■ WORK TASK
Say how many lines in the entries hold the word "Cookies", and reply with that number only.

■ AVAILABLE DATA
++++

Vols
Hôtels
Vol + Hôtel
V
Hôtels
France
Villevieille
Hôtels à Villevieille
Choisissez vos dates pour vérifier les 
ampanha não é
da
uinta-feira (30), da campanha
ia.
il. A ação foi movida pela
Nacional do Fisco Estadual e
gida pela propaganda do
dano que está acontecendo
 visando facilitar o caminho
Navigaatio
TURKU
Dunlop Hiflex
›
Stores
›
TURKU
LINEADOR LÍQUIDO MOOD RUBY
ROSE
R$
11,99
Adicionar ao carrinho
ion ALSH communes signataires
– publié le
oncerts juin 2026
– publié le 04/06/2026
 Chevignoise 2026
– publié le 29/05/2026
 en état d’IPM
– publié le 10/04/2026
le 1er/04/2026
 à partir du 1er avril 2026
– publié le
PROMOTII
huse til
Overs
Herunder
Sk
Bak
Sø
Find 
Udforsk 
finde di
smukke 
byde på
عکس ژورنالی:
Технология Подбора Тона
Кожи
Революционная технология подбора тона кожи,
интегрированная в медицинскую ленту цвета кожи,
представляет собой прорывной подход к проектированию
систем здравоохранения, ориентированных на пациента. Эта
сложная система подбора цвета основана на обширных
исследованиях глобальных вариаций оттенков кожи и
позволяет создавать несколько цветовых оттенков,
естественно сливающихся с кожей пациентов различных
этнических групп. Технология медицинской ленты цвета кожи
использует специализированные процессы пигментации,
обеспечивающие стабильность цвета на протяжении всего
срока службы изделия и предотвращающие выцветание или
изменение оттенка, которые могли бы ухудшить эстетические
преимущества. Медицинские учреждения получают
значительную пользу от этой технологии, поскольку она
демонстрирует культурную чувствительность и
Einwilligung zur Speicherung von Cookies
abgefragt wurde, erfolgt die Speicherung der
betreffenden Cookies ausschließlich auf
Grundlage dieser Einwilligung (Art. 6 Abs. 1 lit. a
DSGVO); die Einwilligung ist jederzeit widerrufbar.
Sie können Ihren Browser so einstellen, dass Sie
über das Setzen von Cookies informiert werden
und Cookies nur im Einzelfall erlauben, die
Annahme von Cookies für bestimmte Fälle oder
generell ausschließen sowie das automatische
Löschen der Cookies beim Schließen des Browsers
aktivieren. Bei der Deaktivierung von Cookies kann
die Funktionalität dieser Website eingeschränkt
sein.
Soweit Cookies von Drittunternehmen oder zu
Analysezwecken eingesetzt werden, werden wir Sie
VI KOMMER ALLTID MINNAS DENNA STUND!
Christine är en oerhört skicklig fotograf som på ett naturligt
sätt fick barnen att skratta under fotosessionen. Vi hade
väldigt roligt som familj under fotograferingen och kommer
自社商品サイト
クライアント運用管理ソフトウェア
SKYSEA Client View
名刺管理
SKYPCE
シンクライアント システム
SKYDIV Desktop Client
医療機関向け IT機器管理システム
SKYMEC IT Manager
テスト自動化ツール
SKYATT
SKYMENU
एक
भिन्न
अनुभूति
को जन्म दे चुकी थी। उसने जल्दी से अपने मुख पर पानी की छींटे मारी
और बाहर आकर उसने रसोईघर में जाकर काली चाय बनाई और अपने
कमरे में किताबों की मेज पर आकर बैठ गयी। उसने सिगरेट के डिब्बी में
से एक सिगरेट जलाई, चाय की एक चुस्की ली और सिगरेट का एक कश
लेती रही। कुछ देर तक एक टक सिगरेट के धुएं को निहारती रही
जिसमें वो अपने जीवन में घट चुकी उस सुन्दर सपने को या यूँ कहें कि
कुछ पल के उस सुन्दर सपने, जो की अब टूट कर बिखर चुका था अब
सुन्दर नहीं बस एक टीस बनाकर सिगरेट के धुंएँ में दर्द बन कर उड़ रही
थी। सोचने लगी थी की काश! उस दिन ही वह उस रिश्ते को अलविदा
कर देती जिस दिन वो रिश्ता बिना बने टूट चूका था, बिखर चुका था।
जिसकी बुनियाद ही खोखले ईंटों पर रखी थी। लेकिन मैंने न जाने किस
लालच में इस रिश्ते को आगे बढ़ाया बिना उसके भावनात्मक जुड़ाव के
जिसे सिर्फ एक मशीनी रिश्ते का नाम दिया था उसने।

++++

■ ANSWER SECTION
8